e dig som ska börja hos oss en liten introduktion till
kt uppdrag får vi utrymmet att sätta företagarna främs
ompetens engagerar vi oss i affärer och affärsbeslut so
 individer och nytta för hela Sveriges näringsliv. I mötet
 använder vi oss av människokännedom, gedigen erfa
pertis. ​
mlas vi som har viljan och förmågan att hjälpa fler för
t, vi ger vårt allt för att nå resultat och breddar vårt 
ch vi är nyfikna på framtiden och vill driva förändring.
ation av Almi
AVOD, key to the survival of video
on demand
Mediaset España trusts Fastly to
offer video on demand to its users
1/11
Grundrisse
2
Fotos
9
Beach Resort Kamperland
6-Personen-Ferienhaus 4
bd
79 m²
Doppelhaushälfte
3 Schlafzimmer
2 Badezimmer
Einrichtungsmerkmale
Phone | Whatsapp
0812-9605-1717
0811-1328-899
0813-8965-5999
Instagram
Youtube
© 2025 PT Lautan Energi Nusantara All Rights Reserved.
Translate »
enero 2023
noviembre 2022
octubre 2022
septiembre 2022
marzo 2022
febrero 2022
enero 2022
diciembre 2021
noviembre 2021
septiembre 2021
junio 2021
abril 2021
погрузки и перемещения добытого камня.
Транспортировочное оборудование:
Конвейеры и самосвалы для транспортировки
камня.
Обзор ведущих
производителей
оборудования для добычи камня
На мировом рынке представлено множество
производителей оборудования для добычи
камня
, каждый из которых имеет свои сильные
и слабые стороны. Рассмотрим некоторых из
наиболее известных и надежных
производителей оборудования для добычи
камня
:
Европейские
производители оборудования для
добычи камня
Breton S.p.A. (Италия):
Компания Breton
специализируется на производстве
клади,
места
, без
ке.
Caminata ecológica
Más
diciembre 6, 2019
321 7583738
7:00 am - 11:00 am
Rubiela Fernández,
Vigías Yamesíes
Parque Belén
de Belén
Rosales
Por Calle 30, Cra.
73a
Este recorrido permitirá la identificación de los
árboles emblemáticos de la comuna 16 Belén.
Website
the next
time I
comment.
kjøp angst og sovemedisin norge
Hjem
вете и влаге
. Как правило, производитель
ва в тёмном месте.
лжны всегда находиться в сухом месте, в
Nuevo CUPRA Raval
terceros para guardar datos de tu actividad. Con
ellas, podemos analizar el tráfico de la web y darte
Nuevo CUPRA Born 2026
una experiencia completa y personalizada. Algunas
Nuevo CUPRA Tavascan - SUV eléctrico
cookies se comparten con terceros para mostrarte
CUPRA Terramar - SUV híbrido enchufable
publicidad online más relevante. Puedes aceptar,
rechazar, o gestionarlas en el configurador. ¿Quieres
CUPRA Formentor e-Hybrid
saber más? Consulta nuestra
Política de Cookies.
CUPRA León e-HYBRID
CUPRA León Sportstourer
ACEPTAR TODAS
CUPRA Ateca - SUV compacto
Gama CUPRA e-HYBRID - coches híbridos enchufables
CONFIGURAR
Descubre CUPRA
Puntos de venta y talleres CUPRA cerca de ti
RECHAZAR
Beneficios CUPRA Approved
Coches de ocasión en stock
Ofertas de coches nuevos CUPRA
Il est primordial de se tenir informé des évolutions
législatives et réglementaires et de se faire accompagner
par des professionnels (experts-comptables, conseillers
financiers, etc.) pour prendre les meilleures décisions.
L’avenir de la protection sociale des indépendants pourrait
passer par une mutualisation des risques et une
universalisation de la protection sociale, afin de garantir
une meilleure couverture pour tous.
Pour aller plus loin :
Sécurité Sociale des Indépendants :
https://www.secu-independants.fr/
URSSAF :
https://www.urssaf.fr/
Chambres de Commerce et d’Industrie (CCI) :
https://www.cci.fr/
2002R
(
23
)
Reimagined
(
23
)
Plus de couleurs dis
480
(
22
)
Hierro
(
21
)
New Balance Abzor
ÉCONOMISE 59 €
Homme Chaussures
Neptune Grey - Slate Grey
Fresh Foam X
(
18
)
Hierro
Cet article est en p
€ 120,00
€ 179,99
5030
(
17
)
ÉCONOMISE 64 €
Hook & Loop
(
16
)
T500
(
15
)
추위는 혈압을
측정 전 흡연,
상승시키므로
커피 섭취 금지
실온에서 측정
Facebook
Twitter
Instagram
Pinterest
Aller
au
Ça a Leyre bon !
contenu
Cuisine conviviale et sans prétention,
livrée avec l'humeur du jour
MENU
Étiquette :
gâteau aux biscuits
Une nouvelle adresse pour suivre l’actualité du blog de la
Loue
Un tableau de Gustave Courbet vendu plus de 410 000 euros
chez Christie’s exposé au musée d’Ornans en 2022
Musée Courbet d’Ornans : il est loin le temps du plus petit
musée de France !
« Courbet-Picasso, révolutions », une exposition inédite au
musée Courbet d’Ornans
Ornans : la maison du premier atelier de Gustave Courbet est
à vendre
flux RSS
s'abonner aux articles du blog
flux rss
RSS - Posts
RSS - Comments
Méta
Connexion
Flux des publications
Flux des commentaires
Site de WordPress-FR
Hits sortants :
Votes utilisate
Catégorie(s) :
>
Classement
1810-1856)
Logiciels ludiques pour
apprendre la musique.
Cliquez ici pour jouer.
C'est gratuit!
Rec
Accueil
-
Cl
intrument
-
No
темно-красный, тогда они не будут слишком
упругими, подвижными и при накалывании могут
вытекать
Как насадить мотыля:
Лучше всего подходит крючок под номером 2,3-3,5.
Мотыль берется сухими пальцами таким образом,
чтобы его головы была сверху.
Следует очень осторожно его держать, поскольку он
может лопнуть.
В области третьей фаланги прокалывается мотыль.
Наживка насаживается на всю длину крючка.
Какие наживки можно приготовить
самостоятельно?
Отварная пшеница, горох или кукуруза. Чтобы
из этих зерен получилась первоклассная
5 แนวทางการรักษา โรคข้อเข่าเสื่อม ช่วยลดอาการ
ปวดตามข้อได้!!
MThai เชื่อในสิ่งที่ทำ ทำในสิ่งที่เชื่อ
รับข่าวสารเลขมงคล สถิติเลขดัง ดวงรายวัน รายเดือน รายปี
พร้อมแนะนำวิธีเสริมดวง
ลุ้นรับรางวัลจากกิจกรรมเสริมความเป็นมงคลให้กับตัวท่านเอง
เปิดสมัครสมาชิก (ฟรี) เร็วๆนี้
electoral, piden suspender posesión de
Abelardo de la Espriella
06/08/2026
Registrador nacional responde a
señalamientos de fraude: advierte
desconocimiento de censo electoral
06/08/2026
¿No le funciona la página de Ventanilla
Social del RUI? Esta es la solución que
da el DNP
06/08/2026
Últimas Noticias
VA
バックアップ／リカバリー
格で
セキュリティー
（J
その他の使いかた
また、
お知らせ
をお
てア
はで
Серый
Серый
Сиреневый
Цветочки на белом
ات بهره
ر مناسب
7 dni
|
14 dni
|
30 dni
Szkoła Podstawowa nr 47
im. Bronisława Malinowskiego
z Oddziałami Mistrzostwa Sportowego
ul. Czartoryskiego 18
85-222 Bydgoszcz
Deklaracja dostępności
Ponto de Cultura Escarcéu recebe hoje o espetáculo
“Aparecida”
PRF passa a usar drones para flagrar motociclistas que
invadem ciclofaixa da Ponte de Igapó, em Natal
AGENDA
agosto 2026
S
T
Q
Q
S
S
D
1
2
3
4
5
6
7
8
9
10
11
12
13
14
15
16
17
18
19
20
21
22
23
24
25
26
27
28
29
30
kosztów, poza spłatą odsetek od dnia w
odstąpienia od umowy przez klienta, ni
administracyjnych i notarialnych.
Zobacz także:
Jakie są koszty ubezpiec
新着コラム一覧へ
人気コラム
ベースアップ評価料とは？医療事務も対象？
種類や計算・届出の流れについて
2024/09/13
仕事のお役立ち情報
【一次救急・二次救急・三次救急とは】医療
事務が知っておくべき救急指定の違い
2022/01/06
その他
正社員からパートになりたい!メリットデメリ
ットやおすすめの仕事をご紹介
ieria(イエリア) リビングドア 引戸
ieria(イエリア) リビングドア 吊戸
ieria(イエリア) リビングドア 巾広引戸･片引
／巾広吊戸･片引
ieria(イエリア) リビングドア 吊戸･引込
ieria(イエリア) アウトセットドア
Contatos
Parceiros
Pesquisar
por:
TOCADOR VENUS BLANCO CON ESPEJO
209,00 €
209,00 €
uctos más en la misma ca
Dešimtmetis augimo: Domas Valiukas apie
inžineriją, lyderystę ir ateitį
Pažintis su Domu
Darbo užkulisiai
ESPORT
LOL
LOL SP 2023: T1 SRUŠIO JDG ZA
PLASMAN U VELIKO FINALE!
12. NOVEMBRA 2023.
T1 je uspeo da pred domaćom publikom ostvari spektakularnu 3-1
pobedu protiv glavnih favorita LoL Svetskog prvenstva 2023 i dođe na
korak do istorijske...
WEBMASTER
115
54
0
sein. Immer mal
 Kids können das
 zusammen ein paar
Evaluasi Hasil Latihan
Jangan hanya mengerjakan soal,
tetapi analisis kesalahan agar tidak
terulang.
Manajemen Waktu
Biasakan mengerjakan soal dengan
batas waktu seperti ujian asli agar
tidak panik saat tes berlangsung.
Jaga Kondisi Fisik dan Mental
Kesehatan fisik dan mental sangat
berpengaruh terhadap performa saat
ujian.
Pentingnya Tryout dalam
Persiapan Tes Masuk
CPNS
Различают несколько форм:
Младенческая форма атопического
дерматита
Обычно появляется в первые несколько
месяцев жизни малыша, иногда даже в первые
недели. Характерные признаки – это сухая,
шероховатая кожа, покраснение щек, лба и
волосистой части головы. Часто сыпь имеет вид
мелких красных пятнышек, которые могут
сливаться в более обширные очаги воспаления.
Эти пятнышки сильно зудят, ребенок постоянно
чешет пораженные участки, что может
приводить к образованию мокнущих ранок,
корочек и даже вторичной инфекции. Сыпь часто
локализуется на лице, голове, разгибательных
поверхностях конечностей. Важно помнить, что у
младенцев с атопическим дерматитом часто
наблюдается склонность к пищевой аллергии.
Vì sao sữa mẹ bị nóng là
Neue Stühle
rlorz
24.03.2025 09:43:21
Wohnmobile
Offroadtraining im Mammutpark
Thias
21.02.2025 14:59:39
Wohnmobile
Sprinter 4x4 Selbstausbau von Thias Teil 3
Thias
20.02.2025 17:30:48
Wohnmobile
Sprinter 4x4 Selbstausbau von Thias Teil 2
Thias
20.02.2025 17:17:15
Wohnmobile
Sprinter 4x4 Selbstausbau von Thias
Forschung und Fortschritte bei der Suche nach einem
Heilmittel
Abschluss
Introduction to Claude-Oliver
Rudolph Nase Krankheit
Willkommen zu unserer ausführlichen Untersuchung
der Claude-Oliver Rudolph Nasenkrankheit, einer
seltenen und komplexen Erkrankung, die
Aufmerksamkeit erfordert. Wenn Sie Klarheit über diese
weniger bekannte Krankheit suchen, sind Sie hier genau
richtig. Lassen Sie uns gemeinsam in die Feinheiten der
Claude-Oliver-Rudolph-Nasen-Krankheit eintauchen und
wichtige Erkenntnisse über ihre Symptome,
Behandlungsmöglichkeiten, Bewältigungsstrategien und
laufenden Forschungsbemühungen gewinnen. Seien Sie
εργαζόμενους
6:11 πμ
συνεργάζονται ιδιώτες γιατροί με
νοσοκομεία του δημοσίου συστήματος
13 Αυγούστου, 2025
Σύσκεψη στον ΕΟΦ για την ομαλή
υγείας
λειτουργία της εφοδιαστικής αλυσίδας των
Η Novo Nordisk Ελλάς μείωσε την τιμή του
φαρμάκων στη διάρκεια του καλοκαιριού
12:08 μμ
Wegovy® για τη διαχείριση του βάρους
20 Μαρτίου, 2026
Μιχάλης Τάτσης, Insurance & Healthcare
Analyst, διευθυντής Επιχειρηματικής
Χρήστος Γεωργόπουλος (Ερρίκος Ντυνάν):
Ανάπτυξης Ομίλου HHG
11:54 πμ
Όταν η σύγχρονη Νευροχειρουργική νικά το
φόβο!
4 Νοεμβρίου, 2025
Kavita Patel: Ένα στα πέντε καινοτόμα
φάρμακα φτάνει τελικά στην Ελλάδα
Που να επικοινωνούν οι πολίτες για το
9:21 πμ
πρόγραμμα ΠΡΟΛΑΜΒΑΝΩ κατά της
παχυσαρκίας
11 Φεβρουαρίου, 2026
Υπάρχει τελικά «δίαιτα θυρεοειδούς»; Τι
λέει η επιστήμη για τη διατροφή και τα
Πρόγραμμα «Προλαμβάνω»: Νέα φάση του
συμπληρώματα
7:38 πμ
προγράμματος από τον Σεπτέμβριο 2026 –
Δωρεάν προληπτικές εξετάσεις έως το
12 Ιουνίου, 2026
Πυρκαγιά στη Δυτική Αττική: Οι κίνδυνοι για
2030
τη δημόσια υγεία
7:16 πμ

****

#### [How to complete this task]
Once you find the line with "C'est gratuit!" above, print it and every line after it up to and including the line with "Мотыль берется сухими", exactly as written and nothing else.

#### [Result for this exercise]
C'est gratuit!
Rec
Accueil
-
Cl
intrument
-
No
темно-красный, тогда они не будут слишком
упругими, подвижными и при накалывании могут
вытекать
Как насадить мотыля:
Лучше всего подходит крючок под номером 2,3-3,5.
Мотыль берется сухими пальцами таким образом,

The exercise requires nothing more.